The State of the Union wrapped up with the theme of unity, but many democratic California lawmakers say they weren’t convinced by President Donald Trump's bipartisan rhetoric.
The speech clocked in at 82 minutes; one of the longest addresses in United States history.
The president began with a message for both parties.
“The agenda that I will lay out this evening,” said Trump. “Is not a Republican agenda or a Democrat agenda, it’s the agenda of the American people.”
But that momentum quickly faded and Democratic California lawmakers say despite the long speech, the president missed a few key issues.
“He did not say one thing about climate change,” said Representative Ted Lieu (D-33).
Rep. Lieu, who represents west Los Angeles, recently introduced legislation to combat climate change.
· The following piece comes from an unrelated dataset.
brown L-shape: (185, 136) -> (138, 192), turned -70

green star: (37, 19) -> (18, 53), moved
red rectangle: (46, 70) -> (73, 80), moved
“I think it’s a huge threat to not only America but to the world,” said Lieu. “And I think it’s very unfortunate that we have a Republican party and president that seem to be in denial of climate change.”
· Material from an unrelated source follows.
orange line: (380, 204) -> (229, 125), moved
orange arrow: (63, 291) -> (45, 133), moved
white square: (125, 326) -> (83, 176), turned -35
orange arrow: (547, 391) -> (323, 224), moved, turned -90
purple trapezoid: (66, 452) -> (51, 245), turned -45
As the speech went on, Representative Norma Torres of the 35th district, which covers parts of Inland Empire including Ontario, felt Trump was leaving certain people out.
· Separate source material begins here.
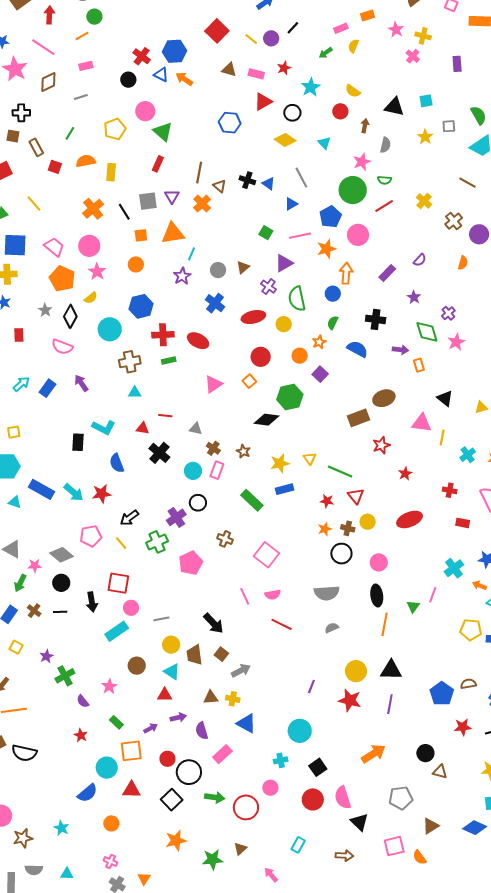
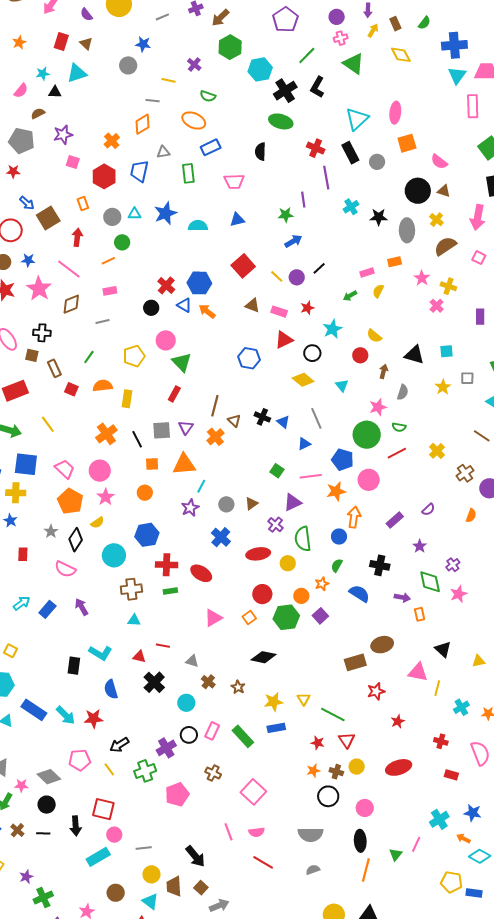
blue pentagon: (330, 217) -> (343, 460), turned -30
green hexagon: (290, 397) -> (286, 617), moved
yellow square: (14, 432) -> (10, 651), turned 32
pink rectangle: (217, 470) -> (212, 731), moved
“800,000 workers missed a paycheck for 35 days,” said Torres.
Torres said although the President talked about averting another government shutdown, she doesn’t think he reflected enough on the last one.
“He failed to say one word about their sacrifice, about the fact that they should have never been held hostage for a policy that has been ill-conceived from the start,” said Torres.
Now those federal workers are hopeful for a new budget by the February 15th deadline, something Representative Katie Porter of the 45th district, says the president should have said more about it.
“This is the physical moment for Congress and the president to come together,” said Porter. “And I would have liked him to have recognized the hard work that I know my colleagues on both sides of the aisle are doing to present a border security plan.”
Many California lawmakers say they’re eager to advance the new Congress and hope that President Trump will show support.
California Representative and House Minority Leader Kevin McCarthy, of the 23rd district, which covers southern San Joaquin Valley and the southern Sierra Nevada, spoke up after the speech, defending the president’s address.